When I can find nothing else to usefully do with my time I pull out Lisa’s letter from the bottom of the bag. The envelope is crumpled and torn and the address label is missing. It’s a week since I first opened it. This time I’m hoping for clarity on how to respond. Time isn’t on her side. Cancer is an expansionist enemy with its own temperament and personality. I read slowly, trying to remember the sound of Lisa’s voice, the sing-song lilt and how everything she said, even the most mundane remarks, required an exclamation mark, but I can’t because it’s years since I last saw her. For a long time the only way I could deal with what happened was to pretend she had never existed, and everyone around me was more than happy to collude in that delusion.
I close my eyes for a moment and see her face clearly: the slightly upturned eyes, inherited from her mother, her long dark hair and the overgrown fringe to hide the chickenpox scar on her left eyebrow, her perfectly drawn lips. And then I suddenly remember the last time we were all on holiday together, how we played a game where you pull a name out of a hat and describe someone’s characteristics without giving away their identity. We were hunched around the wooden coffee table in the sitting room in Norfolk. For some reason Ava had written down Lisa’s name, Nick pulled it out and s
pontaneously said, ‘Cupid’s bow lips,’ and Barney immediately responded, ‘Lisa.’ I had never noticed Lisa’s lips before. Daisy was studying Shakespeare’s Venus and Adonis at the time and after Nick moved in with Lisa, she thereafter sarcastically referred to them as Venus and Adonis. Thinking about this again, I feel like one of those patients who ignored a whole raft of symptoms until it was too late.

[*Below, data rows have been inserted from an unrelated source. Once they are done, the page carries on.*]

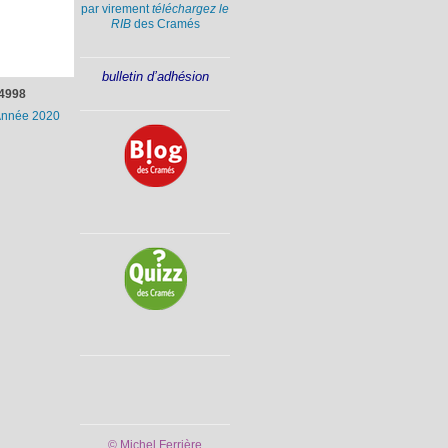
par virement
téléchargez le
RIB
des Cramés
bulletin d’adhésion
4998
nnée 2020
© Michel Ferrière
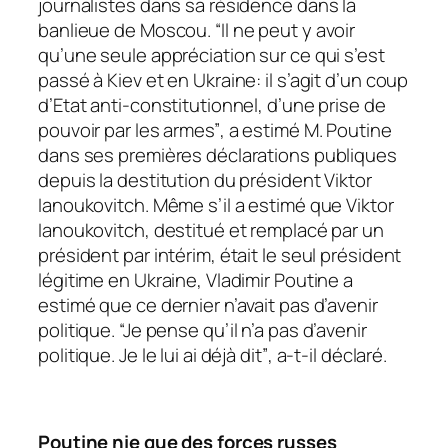
journalistes dans sa résidence dans la
banlieue de Moscou.
“Il ne peut y avoir
qu’une seule appréciation sur ce qui s’est
passé à Kiev et en Ukraine: il s’agit d’un coup
d’Etat anti-constitutionnel, d’une prise de
pouvoir par les armes”
, a estimé M. Poutine
dans ses premières déclarations publiques
depuis la destitution du président Viktor
Ianoukovitch. Même s’il a estimé que Viktor
Ianoukovitch, destitué et remplacé par un
président par intérim, était le seul président
légitime en Ukraine, Vladimir Poutine a
estimé que ce dernier n’avait pas d’avenir
politique.
“Je pense qu’il n’a pas d’avenir
politique. Je le lui ai déjà dit”
, a-t-il déclaré.
Poutine nie que des forces russes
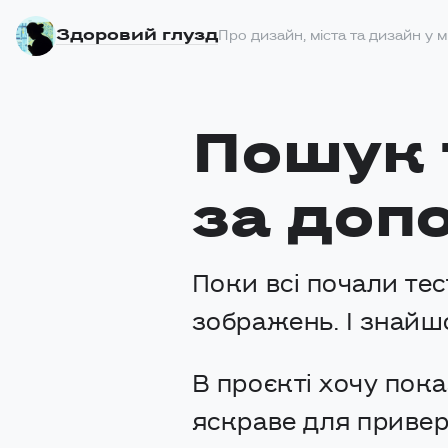
Здоровий глузд
Про дизайн, міста та дизайн у м
Пошук т
за доп
Поки всі почали тес
зображень. І знайш
В проєкті хочу пок
яскраве для приверн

Sometimes I blame myself for bringing Lisa into Max and Daisy’s lives. But Lisa had been a part of my life for even longer than Nick and the children. I have known her for almost thirty years, since she arrived at my secondary school in the lower sixth after her father, an RAF pilot, was posted to a base in Norfolk. She had spent the previous three years at a base in Germany and was way more self-contained and sophisticated than the rest of us. She introduced us to the music of Kraftwerk, claimed to have seen David Bowie live in Berlin and immediately got asked out by the coolest boy in the year. I couldn’t believe she wanted to be my friend. I met Nick through her when he and Barney were cast in the same play at university.

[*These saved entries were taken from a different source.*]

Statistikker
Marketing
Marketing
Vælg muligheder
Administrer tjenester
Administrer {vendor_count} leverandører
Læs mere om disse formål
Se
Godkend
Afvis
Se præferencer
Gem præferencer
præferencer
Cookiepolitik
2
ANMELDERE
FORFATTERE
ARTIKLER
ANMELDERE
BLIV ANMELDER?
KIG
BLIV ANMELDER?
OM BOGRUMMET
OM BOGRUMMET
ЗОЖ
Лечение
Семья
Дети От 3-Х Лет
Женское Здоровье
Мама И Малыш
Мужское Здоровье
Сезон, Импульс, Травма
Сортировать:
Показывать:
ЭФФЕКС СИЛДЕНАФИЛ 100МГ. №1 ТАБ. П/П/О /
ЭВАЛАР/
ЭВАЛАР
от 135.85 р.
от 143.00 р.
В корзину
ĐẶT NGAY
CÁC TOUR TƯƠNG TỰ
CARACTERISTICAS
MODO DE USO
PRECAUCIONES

We lost contact for a while after we graduated, when Barney was at the peak of his career as a rock critic and they spent all their time at glamorous parties, then seamlessly picked up again when we were pregnant with Daisy and Ava at the same time. When it looked as though Nick might be at a conference for a week over my due date, she offered to be my birth partner, even though she had only had Ava four months earlier.